L'Inquisizione nel 1569 eresse in Siena una compagnia di Crocesignati applicati principalmente a servigio del Sant'Uffizio, ma grandissima difficoltà incontrò in paese, e se il governatore Conte di Montaguto non vi si era opposto da principio, molti cittadini sorsero a mostrar il pericolo che verrebbe al principe in paese di fresca conquista, dal tollerare che una società d'uomini vi si formasse indipendente dall'autorità secolare; e per cui mezzo l'Inquisizione più non avrebbe duopo d'appoggiarsi alla forza pubblica.

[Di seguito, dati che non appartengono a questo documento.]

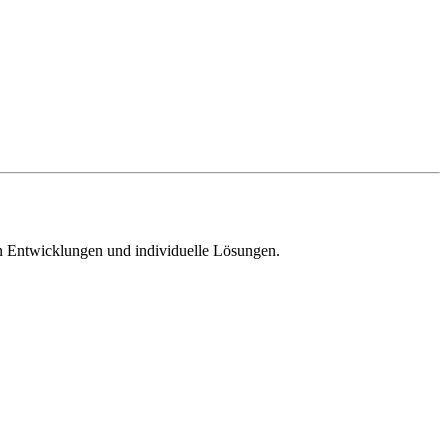
n Entwicklungen und individuelle Lösungen.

Il granduca mandò subito che fosse sciolta, e ne scrisse a Roma, che promise farla svanire a poco a poco, affinchè dal torla improvvisamente non restasse disonorata l'Inquisizione.
Maestro Antonio della Paglia, nato verso il 1500, da Matteo e da Chiara Gianarilla, a Veroli, città vescovile all'estremità della campagna di Roma, secondo il costume latinizzò il suo nome in Aonio Paleario, studiò a Perugia, poi a Siena (1530), «città bellissima e ben situata, ma guasta da spirito di partito e da incessanti fazioni, onde i signori vivono in campagna, e così le nove Muse ne sono bandite: ma le persone son d'ingegno acuto e vigoroso; i giovani hanno un'accademia, dove espongono spesso componimenti nella lingua materna» del che esso li disapprova come distragga dal latino e greco[476]. Coi sussidj di Cincio Frigipani romano fu a Padova, ove da Benedetto Lampridio udì leggere le orazioni di Demostene. Tornato a Siena, difese insignemente Antonio Bellanti, accusato di malversazioni e congiura; ma gli avversarj ritorsero l'accusa contro lui stesso, che n'ebbe nuova occasione di mostrar la sua eloquenza. Da quel senato fu preso pubblico precettore di lettere greche e latine, poi di filosofia. Colà attinse le idee dell'Ochino, poi le diffuse a Colle in Val d'Elsa, dove avea tenimenti, e a San Geminiano. Fece un poema in tre canti sull'immortalità dell'anima, in cui il sacro va misto col profano, e invocato Aristotele a guida nella pericolosa ricerca. Lo dedicò a Ferdinando re de' Romani, e i critici lo paragonavano al Vida e al Sannazaro; il Vossio lo qualifica di divino e immortale. Ne mandò un'edizione scorretta al cardinale Sadoleto, suo patrono, pregandolo inducesse lo stampatore Grifio a farne una migliore. Quegli in fatto il raccomandò caldissimamente: aver quel libro un sapore lucreziano; nulla esservi che non fosse detto latinamente, e non mostrasse giudizio e diligenza: multaque præterea ubique nitentia ingenii et vetustatis luminibus, et, quod ego pluris quam reliqua omnia facio, christiana mens, integra castaque religio, erga Deum ipsum honos, pietas, studium, in eo libro vel maxime non solum docere mentes errantium, sed etiam animos incendere ad amorem puræ religionis possunt.